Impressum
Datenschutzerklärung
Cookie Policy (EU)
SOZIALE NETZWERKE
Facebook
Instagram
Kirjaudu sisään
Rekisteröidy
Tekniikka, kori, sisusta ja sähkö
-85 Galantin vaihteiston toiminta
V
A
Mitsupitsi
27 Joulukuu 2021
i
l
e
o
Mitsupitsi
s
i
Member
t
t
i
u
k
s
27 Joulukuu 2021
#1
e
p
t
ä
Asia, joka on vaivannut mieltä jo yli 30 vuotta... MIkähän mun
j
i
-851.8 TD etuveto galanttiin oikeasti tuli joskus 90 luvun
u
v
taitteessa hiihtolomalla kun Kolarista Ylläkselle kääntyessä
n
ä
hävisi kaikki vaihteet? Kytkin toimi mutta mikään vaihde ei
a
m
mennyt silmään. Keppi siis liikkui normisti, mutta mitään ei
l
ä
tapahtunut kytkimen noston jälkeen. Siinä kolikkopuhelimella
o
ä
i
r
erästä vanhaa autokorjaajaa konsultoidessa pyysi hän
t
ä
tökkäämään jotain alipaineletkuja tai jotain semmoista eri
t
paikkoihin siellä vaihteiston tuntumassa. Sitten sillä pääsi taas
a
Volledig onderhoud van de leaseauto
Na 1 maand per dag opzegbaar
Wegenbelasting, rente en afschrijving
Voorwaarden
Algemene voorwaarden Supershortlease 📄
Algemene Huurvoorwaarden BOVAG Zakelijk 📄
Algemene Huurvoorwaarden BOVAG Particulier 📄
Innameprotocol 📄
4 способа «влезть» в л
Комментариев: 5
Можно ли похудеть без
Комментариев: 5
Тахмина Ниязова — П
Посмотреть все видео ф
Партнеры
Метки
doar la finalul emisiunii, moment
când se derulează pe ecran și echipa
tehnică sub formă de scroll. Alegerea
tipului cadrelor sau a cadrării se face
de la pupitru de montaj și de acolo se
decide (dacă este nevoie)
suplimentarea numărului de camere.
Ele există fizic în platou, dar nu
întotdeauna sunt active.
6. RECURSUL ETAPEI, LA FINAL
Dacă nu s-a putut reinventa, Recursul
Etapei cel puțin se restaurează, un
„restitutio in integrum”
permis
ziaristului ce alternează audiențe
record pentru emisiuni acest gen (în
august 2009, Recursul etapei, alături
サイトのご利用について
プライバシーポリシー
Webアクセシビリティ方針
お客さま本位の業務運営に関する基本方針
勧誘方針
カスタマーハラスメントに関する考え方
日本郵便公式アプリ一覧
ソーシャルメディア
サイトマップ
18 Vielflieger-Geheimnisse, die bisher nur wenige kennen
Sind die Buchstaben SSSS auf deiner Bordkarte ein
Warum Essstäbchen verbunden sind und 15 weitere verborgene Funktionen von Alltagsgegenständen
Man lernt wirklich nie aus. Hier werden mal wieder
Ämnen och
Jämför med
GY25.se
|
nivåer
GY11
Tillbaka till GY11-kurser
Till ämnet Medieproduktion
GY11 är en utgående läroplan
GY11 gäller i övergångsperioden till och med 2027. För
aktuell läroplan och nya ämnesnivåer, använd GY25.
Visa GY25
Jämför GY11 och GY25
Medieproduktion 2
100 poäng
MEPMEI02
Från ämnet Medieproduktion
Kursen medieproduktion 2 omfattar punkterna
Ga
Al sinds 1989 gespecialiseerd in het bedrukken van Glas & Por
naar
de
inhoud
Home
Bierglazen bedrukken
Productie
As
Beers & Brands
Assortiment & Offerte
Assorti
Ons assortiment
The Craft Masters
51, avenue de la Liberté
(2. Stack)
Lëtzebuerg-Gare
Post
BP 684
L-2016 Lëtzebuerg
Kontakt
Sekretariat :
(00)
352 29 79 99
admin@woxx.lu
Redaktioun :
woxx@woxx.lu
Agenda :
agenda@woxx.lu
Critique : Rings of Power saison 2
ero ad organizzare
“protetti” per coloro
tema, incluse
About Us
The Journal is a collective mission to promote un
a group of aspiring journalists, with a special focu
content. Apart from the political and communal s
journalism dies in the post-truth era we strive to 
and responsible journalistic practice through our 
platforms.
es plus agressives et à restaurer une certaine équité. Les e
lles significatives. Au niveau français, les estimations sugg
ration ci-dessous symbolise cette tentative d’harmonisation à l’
■ ■ ■ ■
> [WORK TO BE COMPLETED]: An exact transcription of all the entries is needed.

> [ANSWER FOR THE TASK]:
Impressum
Datenschutzerklärung
Cookie Policy (EU)
SOZIALE NETZWERKE
Facebook
Instagram
Kirjaudu sisään
Rekisteröidy
Tekniikka, kori, sisusta ja sähkö
-85 Galantin vaihteiston toiminta
V
A
Mitsupitsi
27 Joulukuu 2021
i
l
e
o
Mitsupitsi
s
i
Member
t
t
i
u
k
s
27 Joulukuu 2021
#1
e
p
t
ä
Asia, joka on vaivannut mieltä jo yli 30 vuotta... MIkähän mun
j
i
-851.8 TD etuveto galanttiin oikeasti tuli joskus 90 luvun
u
v
taitteessa hiihtolomalla kun Kolarista Ylläkselle kääntyessä
n
ä
hävisi kaikki vaihteet? Kytkin toimi mutta mikään vaihde ei
a
m
mennyt silmään. Keppi siis liikkui normisti, mutta mitään ei
l
ä
tapahtunut kytkimen noston jälkeen. Siinä kolikkopuhelimella
o
ä
i
r
erästä vanhaa autokorjaajaa konsultoidessa pyysi hän
t
ä
tökkäämään jotain alipaineletkuja tai jotain semmoista eri
t
paikkoihin siellä vaihteiston tuntumassa. Sitten sillä pääsi taas
a
Volledig onderhoud van de leaseauto
Na 1 maand per dag opzegbaar
Wegenbelasting, rente en afschrijving
Voorwaarden
Algemene voorwaarden Supershortlease 📄
Algemene Huurvoorwaarden BOVAG Zakelijk 📄
Algemene Huurvoorwaarden BOVAG Particulier 📄
Innameprotocol 📄
4 способа «влезть» в л
Комментариев: 5
Можно ли похудеть без
Комментариев: 5
Тахмина Ниязова — П
Посмотреть все видео ф
Партнеры
Метки
doar la finalul emisiunii, moment
când se derulează pe ecran și echipa
tehnică sub formă de scroll. Alegerea
tipului cadrelor sau a cadrării se face
de la pupitru de montaj și de acolo se
decide (dacă este nevoie)
suplimentarea numărului de camere.
Ele există fizic în platou, dar nu
întotdeauna sunt active.
6. RECURSUL ETAPEI, LA FINAL
Dacă nu s-a putut reinventa, Recursul
Etapei cel puțin se restaurează, un
„restitutio in integrum”
permis
ziaristului ce alternează audiențe
record pentru emisiuni acest gen (în
august 2009, Recursul etapei, alături
サイトのご利用について
プライバシーポリシー
Webアクセシビリティ方針
お客さま本位の業務運営に関する基本方針
勧誘方針
カスタマーハラスメントに関する考え方
日本郵便公式アプリ一覧
ソーシャルメディア
サイトマップ
18 Vielflieger-Geheimnisse, die bisher nur wenige kennen
Sind die Buchstaben SSSS auf deiner Bordkarte ein
Warum Essstäbchen verbunden sind und 15 weitere verborgene Funktionen von Alltagsgegenständen
Man lernt wirklich nie aus. Hier werden mal wieder
Ämnen och
Jämför med
GY25.se
|
nivåer
GY11
Tillbaka till GY11-kurser
Till ämnet Medieproduktion
GY11 är en utgående läroplan
GY11 gäller i övergångsperioden till och med 2027. För
aktuell läroplan och nya ämnesnivåer, använd GY25.
Visa GY25
Jämför GY11 och GY25
Medieproduktion 2
100 poäng
MEPMEI02
Från ämnet Medieproduktion
Kursen medieproduktion 2 omfattar punkterna
Ga
Al sinds 1989 gespecialiseerd in het bedrukken van Glas & Por
naar
de
inhoud
Home
Bierglazen bedrukken
Productie
As
Beers & Brands
Assortiment & Offerte
Assorti
Ons assortiment
The Craft Masters
51, avenue de la Liberté
(2. Stack)
Lëtzebuerg-Gare
Post
BP 684
L-2016 Lëtzebuerg
Kontakt
Sekretariat :
(00)
352 29 79 99
admin@woxx.lu
Redaktioun :
woxx@woxx.lu
Agenda :
agenda@woxx.lu
Critique : Rings of Power saison 2
ero ad organizzare
“protetti” per coloro
tema, incluse
About Us
The Journal is a collective mission to promote un
a group of aspiring journalists, with a special focu
content. Apart from the political and communal s
journalism dies in the post-truth era we strive to 
and responsible journalistic practice through our 
platforms.
es plus agressives et à restaurer une certaine équité. Les e
lles significatives. Au niveau français, les estimations sugg
ration ci-dessous symbolise cette tentative d’harmonisation à l’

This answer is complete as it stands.